Hello, there is a new vendor called Reaction Audio. The subs look nice and the pricing is very attractive. The offerings seem to be similar to the Epik Legend and Empire.

http://reaction-audio.myshopify.com/collections/frontpage

Does anyone have any feedback regarding their products? It seems that they have started shipping to the first buyers/early adopters. Thank you.


----------



## Peter Loeser (Aug 11, 2012)

Haven't heard of them. Some of their designs and even their website look like this: http://www.powersoundaudio.com/


----------



## theJman (Mar 3, 2012)

I will in the not too distant future; I'm scheduled to get one of the BPS 212 Turbo's in a week or two. I have a Salk Sound subwoofer I'm evaluating now, and then I have an XTZ system after that. Once both of those reviews have been published I'll be looking at the BPS 212.


----------



## B- one (Jan 13, 2013)

Peter Loeser said:


> Haven't heard of them. Some of their designs and even their website look like this: http://www.powersoundaudio.com/


That is pretty similar, that's crazy.


----------



## Peter Loeser (Aug 11, 2012)

theJman said:


> I will in the not too distant future; I'm scheduled to get one of the BPS 212 Turbo's in a week or two.

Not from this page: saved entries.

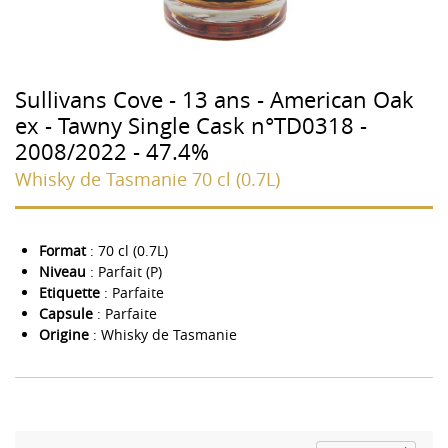
Sullivans Cove - 13 ans - American Oak
ex - Tawny Single Cask n°TD0318 -
2008/2022 - 47.4%
Whisky de Tasmanie 70 cl (0.7L)
Format
: 70 cl (0.7L)
Niveau
: Parfait (P)
Etiquette
: Parfaite
Capsule
: Parfaite
Origine
: Whisky de Tasmanie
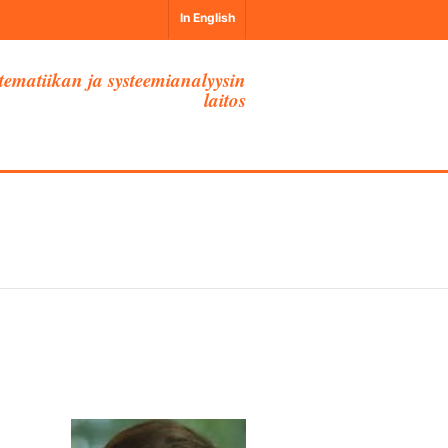
In English
ematiikan ja systeemianalyysin
laitos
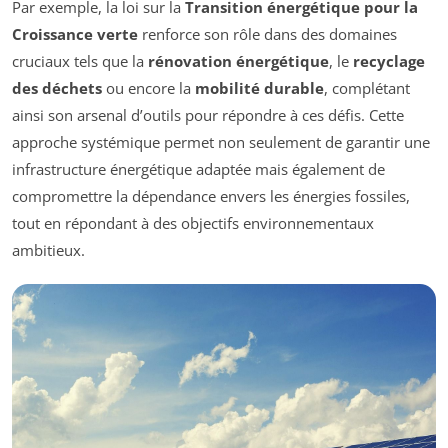
Par exemple, la loi sur la
Transition énergétique pour la
Croissance verte
renforce son rôle dans des domaines
cruciaux tels que la
rénovation énergétique
, le
recyclage
des déchets
ou encore la
mobilité durable
, complétant
ainsi son arsenal d’outils pour répondre à ces défis. Cette
approche systémique permet non seulement de garantir une
infrastructure énergétique adaptée mais également de
compromettre la dépendance envers les énergies fossiles,
tout en répondant à des objectifs environnementaux
ambitieux.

 Looking forward to your review Jim. Their prices look fairly competitive.


----------



## Sunlesstrawhat (Mar 2, 2012)

theJman said:


> I will in the not too distant future; I'm scheduled to get one of the BPS 212 Turbo's in a week or two. I have a Salk Sound subwoofer I'm evaluating now, and then I have an XTZ system after that. Once both of those reviews have been published I'll be looking at the BPS 212.


Thank you, Jim. I'm looking forward to your impressions and the review. I want to know how these perform sound quality wise (per the posts I read they were designed to be a balanced sub, not too loud to give up sound quality/extension? Not sure I'm using the righ terms or description, so I'll leave the writing to you, Jim, before I may misspeak.


----------



## edgebsl (Oct 1, 2010)

B- one said:


> That is pretty similar, that's crazy.


Hi guys!

I never noticed that until you pointed it out!
It looks like we may be using similar templates for shopify online web-stores.
I picked the the graphic theme that shopify originally designed for HI-VI since they have since changed their website. You can also reach the site here: reactionaudio.net

As for the products, I don't really see the similarities other than that they do have a dual 15" sealed sub.
But so did Mirage, PSB, Polk , Aperion, TSC, Seaton Sound and Epik among others that came beforehand.
The dual opposed design is a popular way to get a lot of sd in a small-ish box which is key with a sealed sub, where displacement counts most since there is no assist from a port.

We are also working on a ported model for this summer.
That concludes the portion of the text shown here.